Cyberattack on SEC Holds Warnings for All Organizations About Data Theft
Former Miami federal prosecutor Marcus Christian said, "For me, it underscores the importance of robust cybersecurity not only for private entities with valuable information but also for government entities.”
January 16, 2019 at 11:11 AM
6 minute read
The original version of this story was published on Corporate Counsel
The Securities and Exchange Commission, which recently levied millions of dollars in fines against major corporations that lost data to cyber thieves, has been similarly victimized by an international insider trading ring.
The SEC said it filed civil charges against defendants, including people in California, Korea, Russia and Ukraine and two companies in Hong Kong and Belize, for allegedly hacking into the SEC's EDGAR corporate filing database from May to at least October 2016 and trading securities on the stolen data.
The U.S. Attorney's Office for the District of New Jersey announced parallel criminal charges Tuesday filed in Newark in the scheme against two Ukrainian hackers and others. The EDGAR system contains annual and quarterly earnings reports and corporate filings containing confidential financial information on publicly traded companies.
Marcus Christian, a partner in Mayer Brown's cybersecurity and data privacy practice group in Washington and a former Miami federal prosecutor, said, “For me, it underscores the importance of robust cybersecurity not only for private entities with valuable information but also for government entities.”

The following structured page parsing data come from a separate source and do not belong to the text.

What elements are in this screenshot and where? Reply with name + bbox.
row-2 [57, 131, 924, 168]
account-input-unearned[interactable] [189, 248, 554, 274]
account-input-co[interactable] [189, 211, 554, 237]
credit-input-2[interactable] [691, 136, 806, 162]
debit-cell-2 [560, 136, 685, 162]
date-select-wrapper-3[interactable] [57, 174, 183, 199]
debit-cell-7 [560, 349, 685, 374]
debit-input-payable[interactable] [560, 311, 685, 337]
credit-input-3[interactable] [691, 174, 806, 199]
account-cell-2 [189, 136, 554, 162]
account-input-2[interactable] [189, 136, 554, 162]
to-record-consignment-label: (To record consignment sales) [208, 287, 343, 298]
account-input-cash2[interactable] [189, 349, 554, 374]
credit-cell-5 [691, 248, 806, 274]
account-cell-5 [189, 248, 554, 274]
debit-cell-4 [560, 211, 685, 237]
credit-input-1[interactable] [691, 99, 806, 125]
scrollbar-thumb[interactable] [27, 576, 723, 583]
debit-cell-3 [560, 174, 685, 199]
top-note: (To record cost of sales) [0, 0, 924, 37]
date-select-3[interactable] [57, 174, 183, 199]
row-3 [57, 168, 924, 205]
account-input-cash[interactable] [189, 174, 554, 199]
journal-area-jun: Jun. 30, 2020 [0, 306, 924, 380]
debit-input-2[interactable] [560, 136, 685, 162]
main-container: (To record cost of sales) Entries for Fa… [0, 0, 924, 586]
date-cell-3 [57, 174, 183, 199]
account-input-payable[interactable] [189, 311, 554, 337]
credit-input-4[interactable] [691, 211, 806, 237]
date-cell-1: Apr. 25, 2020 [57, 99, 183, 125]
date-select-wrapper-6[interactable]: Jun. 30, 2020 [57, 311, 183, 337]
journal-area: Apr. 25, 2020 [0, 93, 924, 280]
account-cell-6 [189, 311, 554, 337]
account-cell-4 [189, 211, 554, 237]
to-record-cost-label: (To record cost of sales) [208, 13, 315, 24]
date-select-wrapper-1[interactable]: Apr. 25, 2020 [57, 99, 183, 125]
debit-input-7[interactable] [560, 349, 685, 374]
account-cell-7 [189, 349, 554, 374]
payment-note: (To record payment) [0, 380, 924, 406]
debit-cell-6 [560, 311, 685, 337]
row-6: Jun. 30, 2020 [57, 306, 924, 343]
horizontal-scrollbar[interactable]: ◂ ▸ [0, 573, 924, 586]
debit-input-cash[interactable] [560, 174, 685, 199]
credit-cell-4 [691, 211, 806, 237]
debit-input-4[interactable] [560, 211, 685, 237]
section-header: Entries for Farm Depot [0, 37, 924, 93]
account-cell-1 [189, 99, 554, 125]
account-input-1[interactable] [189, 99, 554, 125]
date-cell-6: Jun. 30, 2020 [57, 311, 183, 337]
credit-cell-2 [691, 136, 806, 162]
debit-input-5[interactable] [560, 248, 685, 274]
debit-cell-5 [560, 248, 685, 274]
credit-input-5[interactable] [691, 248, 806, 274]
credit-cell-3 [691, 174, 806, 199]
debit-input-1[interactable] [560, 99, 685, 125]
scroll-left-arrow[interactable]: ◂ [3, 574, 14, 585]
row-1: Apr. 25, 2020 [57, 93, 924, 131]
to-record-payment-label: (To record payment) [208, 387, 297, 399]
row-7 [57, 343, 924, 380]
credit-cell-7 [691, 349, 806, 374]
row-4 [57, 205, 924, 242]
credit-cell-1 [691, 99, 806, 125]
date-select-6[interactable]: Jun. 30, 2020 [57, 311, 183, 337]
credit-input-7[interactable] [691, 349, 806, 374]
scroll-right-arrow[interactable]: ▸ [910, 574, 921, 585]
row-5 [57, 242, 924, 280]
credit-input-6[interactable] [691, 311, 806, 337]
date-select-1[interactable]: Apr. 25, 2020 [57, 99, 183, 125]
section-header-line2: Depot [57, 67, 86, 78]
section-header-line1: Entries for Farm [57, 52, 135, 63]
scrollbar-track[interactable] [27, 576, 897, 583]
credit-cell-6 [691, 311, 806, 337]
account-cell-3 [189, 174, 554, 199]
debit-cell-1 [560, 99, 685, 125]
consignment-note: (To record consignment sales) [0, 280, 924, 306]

He added: “The question is how should the U.S. deal with individuals and groups that perpetrate these crimes. It highlights the problem. From a law enforcement perspective, it's important to investigate the crimes and identity the suspects, but it is very important also to be able to apprehend them otherwise they may go on committing crimes with impunity.”
Some of the defendants faced previous charges in a similar criminal enterprise.
The SEC intrusion allegedly netted about $4.1 million for the hackers, the agency said. Using information gleaned illicitly from at least 157 confidential filings, the SECV charged the group made trades using intercepted nonpublic information.
The EDGAR data breach was disclosed by SEC Chairman Jay Clayton in September 2017. He said then that the intrusion was detected in 2016 but didn't learn the data was being used illicitly until August 2017.
The data thieves stole thousands of documents and disseminated them to servers in Lithuania, where the information was used to make the illegal trades. One profiteer made $270,000 in a single day, said the indictment filed against Oleksandr Ieremenko and Artem Radchenko, both fugitives based in Kiev, Ukraine. The same hacker group was also involved in theft of data from the computer networks of Marketwired LP, PR Newswire Association LLC (PRN) and Business Wire.
Clayton said in a statement Tuesday: “This action illustrates that the SEC faces many of the same cybersecurity threats that confront exchange-listed companies, other SEC-registered entities and market participants of all types. These threats to our marketplace are significant and ongoing and often involve threats from actors outside our borders. No system can be entirely safe from a cyber intrusion.” Clayton pledged to improve security at the regulator.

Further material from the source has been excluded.